I’ve spent my entire life wondering what I would do at certain junctures in history. Would I have followed Jesus—or stood with the Pharisees? Would I have worked against slavery—or argued that it was a necessary evil? Would I have opposed the Nazis, or sat by while they carted away my Jewish neighbors?
The more I’ve thought about it, the more it’s clear to me that I have no way of knowing. Statistically speaking, I would have gone with the Pharisees, and the pro-slavery plantation owners, and the passive Germans who closed their curtains and tidied their kitchens.
After all, there were no signs that dropped from the sky and said, “This is it! You’ve finally let things go too far! You’re now the bad guys!”
And history doesn’t repeat itself, so there’s no real help that way either. When Nazis came to power, no German had ever lived through the holocaust, or World War 2—so they had no obvious indicators that this was going to end up being one of the most notorious moments in history.

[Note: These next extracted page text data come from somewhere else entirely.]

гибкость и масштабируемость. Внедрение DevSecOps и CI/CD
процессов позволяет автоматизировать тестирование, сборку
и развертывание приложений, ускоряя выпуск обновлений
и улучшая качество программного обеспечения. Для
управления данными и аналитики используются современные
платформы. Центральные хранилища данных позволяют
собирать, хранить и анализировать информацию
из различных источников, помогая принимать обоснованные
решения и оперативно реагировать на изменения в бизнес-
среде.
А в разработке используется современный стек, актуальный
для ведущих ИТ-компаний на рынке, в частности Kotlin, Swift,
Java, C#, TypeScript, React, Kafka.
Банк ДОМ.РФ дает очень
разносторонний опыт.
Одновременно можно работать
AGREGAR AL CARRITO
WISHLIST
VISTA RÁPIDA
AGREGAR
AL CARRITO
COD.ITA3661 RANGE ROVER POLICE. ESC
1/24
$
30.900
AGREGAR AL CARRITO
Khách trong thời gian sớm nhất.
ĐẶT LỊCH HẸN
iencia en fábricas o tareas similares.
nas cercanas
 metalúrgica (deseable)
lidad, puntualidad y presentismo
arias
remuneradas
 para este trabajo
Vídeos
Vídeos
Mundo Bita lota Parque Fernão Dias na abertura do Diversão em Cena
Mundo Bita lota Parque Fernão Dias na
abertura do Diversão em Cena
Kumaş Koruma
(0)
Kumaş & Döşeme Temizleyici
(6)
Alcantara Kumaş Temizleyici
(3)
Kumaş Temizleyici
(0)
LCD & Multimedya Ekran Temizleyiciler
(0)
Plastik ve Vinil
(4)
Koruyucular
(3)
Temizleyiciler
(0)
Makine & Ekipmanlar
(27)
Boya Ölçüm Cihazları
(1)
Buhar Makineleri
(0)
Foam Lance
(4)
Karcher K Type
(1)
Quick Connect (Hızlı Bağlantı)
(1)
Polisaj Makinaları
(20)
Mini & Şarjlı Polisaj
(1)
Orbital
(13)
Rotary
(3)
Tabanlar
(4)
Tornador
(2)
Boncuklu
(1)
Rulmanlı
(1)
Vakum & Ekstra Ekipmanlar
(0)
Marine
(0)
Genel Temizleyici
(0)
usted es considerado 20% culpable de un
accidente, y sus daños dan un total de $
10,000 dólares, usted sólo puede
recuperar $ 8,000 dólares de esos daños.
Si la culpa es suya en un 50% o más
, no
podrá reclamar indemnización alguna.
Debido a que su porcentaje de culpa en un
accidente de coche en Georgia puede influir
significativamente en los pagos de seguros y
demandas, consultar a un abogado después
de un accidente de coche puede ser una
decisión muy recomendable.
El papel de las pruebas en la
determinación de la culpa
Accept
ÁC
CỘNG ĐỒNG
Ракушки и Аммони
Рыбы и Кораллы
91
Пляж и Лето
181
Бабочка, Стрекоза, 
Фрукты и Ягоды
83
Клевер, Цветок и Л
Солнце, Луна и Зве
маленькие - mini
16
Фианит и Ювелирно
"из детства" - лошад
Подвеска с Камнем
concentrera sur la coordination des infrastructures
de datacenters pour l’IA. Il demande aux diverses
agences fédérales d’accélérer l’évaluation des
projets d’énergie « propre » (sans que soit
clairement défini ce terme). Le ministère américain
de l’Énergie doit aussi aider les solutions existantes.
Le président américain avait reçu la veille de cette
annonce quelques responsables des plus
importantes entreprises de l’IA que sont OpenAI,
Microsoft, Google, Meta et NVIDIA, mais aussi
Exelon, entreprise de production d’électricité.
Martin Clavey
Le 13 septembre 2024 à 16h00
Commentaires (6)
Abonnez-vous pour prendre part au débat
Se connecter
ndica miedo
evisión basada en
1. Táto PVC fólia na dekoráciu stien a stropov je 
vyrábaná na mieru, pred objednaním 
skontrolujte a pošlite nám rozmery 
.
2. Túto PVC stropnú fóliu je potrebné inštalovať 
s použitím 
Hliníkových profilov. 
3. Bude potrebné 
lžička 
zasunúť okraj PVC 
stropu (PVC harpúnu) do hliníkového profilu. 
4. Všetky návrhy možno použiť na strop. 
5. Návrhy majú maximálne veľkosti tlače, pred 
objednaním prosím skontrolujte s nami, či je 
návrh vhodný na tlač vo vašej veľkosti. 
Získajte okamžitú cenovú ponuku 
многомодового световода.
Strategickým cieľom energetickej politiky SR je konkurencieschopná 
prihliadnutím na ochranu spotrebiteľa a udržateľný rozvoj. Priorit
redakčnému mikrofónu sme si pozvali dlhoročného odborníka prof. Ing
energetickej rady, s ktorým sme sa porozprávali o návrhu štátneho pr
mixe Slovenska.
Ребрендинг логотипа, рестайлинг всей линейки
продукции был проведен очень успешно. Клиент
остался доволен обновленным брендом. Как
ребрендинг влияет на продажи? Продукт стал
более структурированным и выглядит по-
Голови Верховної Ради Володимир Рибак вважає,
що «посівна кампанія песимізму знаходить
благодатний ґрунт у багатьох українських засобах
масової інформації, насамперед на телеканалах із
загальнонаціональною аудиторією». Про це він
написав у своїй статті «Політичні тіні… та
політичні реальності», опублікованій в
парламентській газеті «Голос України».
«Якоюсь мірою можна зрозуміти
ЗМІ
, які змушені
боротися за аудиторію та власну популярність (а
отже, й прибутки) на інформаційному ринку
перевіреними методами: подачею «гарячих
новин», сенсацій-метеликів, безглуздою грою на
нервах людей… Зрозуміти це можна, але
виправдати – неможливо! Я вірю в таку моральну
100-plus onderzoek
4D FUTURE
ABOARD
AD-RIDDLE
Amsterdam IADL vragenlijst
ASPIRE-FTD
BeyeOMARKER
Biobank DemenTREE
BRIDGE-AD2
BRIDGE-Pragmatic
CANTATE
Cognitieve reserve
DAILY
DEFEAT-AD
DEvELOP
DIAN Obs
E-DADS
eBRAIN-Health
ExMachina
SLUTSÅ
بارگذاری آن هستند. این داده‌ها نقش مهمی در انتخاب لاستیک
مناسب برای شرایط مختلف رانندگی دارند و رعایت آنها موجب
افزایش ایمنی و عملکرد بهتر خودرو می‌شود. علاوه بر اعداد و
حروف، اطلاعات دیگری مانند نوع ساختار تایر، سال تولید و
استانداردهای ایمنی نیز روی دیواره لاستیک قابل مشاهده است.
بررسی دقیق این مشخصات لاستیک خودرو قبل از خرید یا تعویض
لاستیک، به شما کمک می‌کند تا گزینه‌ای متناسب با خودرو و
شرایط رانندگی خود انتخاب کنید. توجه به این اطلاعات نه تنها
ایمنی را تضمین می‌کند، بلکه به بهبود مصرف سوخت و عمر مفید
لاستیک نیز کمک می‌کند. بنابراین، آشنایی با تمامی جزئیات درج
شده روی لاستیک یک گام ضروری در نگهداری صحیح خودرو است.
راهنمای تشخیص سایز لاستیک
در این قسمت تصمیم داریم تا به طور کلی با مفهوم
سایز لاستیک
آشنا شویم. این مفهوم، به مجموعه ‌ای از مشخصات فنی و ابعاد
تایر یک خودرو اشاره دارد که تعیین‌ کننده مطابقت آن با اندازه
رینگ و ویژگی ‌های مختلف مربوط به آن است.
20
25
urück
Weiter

So I don’t trust myself to see the answer in my own socio-political analysis of the outside world. Millions of brilliant people missed those cues—and I don’t have any reason to think I’d be different.
But what I can do, I think, is deeply examine my principles.
When Jesus came around, preaching something totally unheard of and unprecedented—how could I have determined that he was actually speaking the truth? How could I have determined that the trusted religious leaders of my people were actually in the wrong?
When pro-slavery and anti-slavery advocates both quoted the Bible, and science, and all the rest—how could I have determined which one was right? When the pro-slavery groups argued that it was a “necessary evil” or “for their own good” or “needed for the security of our society”—how could I have determined that they were arguing in favor of evil, and not reason?
When fascist regimes were spreading disinformation, manipulating the public into believing lies—how could I have ascertained the truth? When they kept pushing the public, inch by inch, down a slippery slope of accepting more and more evils—how could I have known not to buy into it?
These are the tests by which I refine and develop my principles.
If it would have worked then—when all my Biblical interpretation was telling me to reject Jesus, to endorse slavery, to praise Hitler from the pulpit—
If it would have worked then—when all my instincts were telling me to go with the flow, to endorse things I had formerly been against, to support injustices and oppression—
If it would have worked then—when all the information I was hearing told me everyone else was deluded, and had no insight of value—
Then it might be a principle worth having. It might be a principle that could guide me into the future, into whatever situation I might face. It might be a principle that was worth sacrificing for, or living for, or dying for.